### What you have to do
Pictures stay out of the copy. Retype exactly the lines below from the one with "Digital Picture Frames" through the one with "Irvington, NJ".

### Data for this exercise

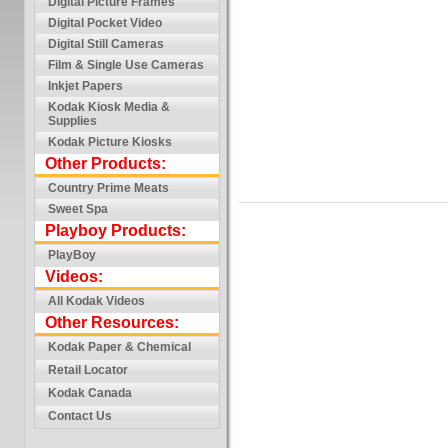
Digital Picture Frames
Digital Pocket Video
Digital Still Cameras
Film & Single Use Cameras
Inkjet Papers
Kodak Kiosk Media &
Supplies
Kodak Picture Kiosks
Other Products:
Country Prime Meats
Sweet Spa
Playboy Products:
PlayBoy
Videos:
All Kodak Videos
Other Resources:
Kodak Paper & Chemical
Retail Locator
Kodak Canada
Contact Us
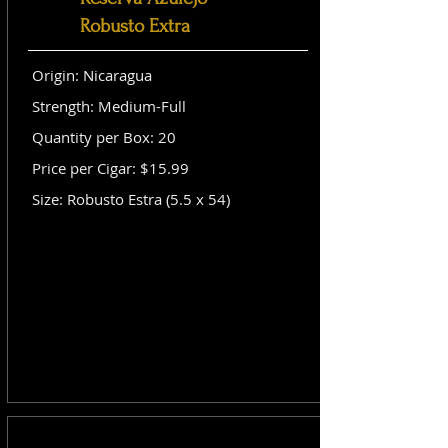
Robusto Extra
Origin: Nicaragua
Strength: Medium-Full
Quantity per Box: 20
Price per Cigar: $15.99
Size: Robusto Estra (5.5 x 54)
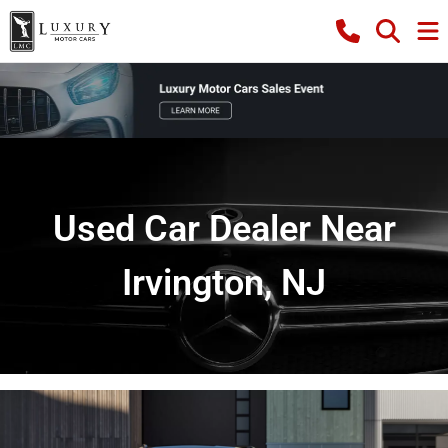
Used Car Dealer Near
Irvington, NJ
...
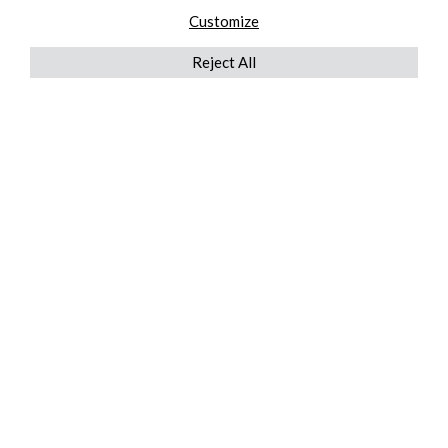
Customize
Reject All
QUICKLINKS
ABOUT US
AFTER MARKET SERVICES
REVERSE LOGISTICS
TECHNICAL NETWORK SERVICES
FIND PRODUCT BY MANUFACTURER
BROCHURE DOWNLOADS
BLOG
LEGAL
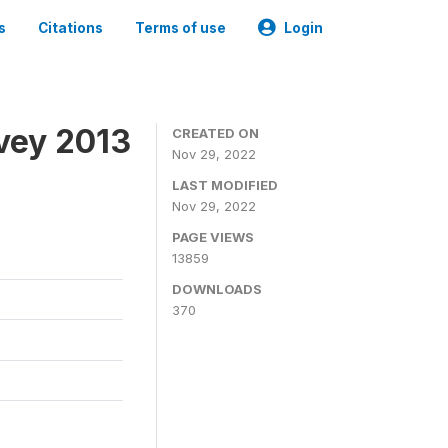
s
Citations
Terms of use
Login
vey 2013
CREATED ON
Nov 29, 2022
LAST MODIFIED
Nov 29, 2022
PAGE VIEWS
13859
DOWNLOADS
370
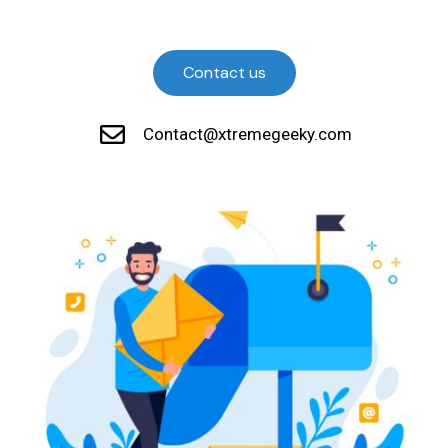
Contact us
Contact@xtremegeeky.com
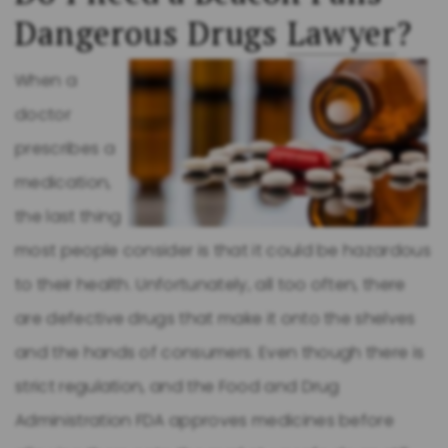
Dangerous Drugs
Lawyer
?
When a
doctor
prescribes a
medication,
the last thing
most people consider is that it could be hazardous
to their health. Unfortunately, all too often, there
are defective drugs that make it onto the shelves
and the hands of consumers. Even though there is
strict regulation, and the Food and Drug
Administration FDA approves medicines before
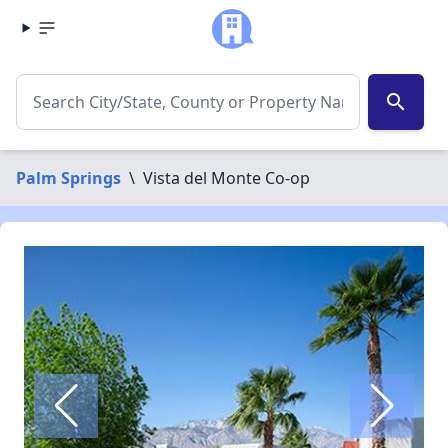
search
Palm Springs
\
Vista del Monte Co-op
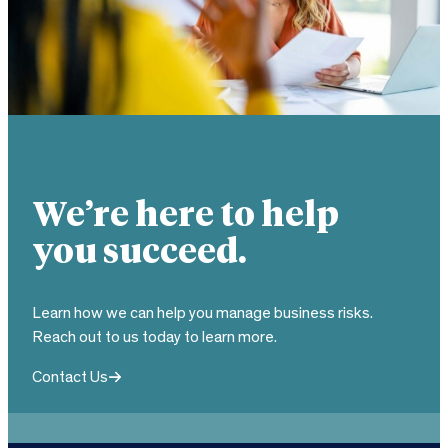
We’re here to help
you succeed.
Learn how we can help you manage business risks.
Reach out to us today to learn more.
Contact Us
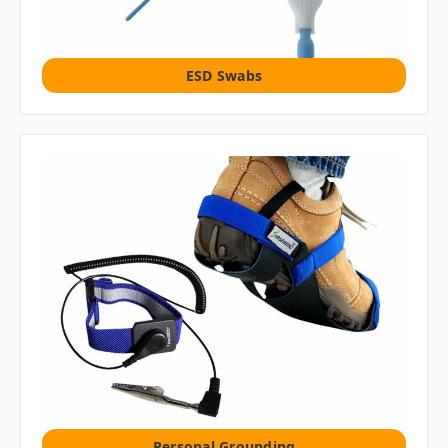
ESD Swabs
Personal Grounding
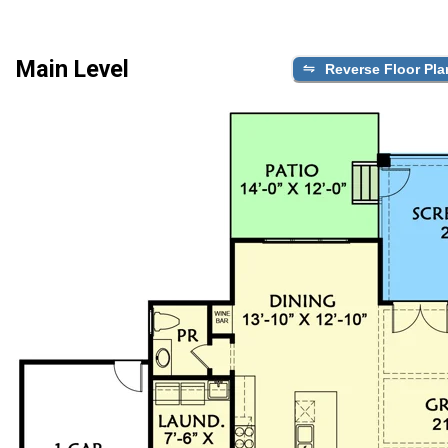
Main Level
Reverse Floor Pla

### Response for this exercise
Digital Picture Frames
Digital Pocket Video
Digital Still Cameras
Film & Single Use Cameras
Inkjet Papers
Kodak Kiosk Media &
Supplies
Kodak Picture Kiosks
Other Products:
Country Prime Meats
Sweet Spa
Playboy Products:
PlayBoy
Videos:
All Kodak Videos
Other Resources:
Kodak Paper & Chemical
Retail Locator
Kodak Canada
Contact Us
Robusto Extra
Origin: Nicaragua
Strength: Medium-Full
Quantity per Box: 20
Price per Cigar: $15.99
Size: Robusto Estra (5.5 x 54)
Used Car Dealer Near
Irvington, NJ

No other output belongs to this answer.